[Stored data entries]
_ _ _ _ _
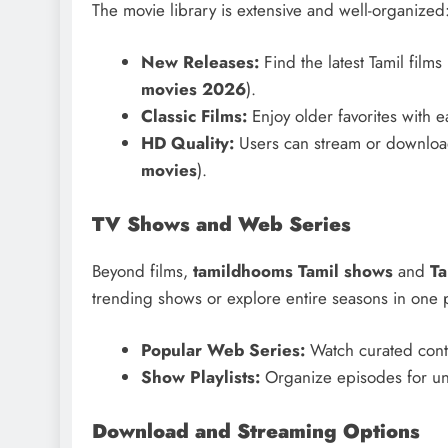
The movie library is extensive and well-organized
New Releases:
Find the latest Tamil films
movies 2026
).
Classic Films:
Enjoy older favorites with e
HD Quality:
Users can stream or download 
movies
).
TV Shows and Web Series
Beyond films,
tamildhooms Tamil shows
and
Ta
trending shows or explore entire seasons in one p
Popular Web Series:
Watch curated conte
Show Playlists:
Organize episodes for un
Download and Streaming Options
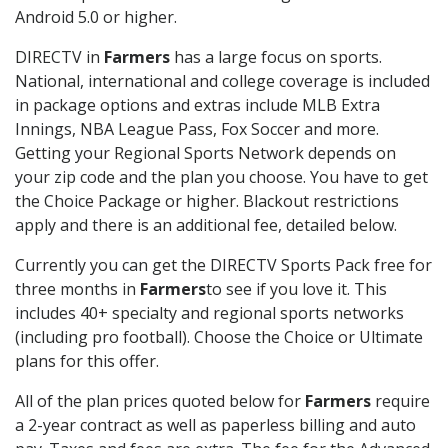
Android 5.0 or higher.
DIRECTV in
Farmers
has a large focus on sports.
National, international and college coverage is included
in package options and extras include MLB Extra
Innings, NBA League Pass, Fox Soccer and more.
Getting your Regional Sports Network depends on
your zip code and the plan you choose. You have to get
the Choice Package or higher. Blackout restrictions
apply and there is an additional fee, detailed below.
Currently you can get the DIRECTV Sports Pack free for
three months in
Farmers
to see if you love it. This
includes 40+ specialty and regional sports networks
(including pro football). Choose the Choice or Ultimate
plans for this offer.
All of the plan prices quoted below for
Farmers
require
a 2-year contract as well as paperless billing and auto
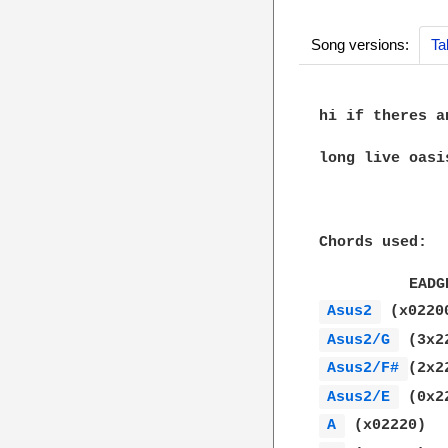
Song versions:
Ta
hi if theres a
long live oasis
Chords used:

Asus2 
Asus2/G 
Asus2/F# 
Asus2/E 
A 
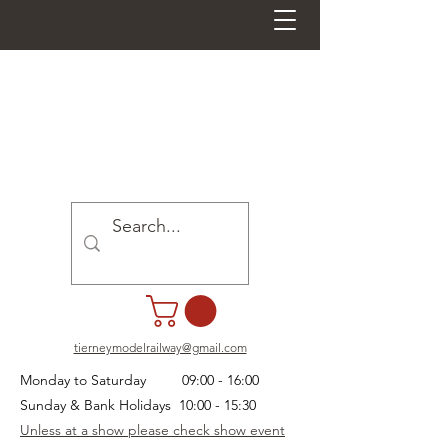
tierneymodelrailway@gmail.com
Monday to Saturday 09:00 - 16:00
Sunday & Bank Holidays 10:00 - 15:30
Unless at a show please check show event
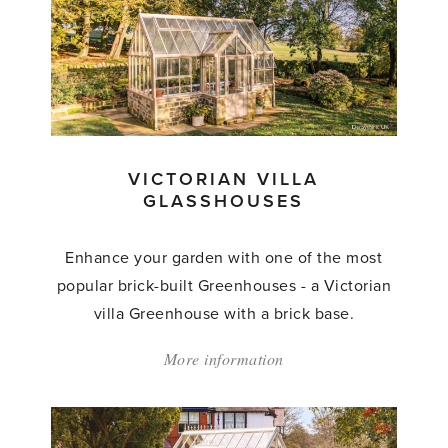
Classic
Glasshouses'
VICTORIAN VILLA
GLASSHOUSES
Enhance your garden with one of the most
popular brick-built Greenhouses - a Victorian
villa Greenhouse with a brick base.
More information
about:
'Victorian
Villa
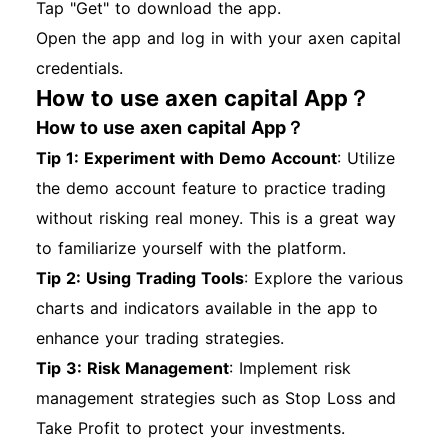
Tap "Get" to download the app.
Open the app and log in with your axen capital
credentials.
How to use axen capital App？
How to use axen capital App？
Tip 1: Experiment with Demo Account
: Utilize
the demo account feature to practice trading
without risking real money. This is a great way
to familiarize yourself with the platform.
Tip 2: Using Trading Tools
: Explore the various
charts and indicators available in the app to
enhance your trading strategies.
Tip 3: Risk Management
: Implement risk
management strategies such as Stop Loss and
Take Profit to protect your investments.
_ _ _ _ _
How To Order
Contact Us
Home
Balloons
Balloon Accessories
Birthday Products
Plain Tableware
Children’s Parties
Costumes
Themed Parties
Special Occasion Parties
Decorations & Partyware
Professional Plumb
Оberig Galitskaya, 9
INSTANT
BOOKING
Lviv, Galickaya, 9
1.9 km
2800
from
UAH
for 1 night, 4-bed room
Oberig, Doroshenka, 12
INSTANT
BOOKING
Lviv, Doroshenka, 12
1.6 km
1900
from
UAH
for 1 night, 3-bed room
_ _ _ _ _
**Activity:**
Reproduce the records above exactly, but only from the line with "trending shows or" up to and including the line with "Innings, NBA League". Leave the pictures out.

**Completed exercise:**
trending shows or explore entire seasons in one p
Popular Web Series:
Watch curated conte
Show Playlists:
Organize episodes for un
Download and Streaming Options
Android 5.0 or higher.
DIRECTV in
Farmers
has a large focus on sports.
National, international and college coverage is included
in package options and extras include MLB Extra
Innings, NBA League Pass, Fox Soccer and more.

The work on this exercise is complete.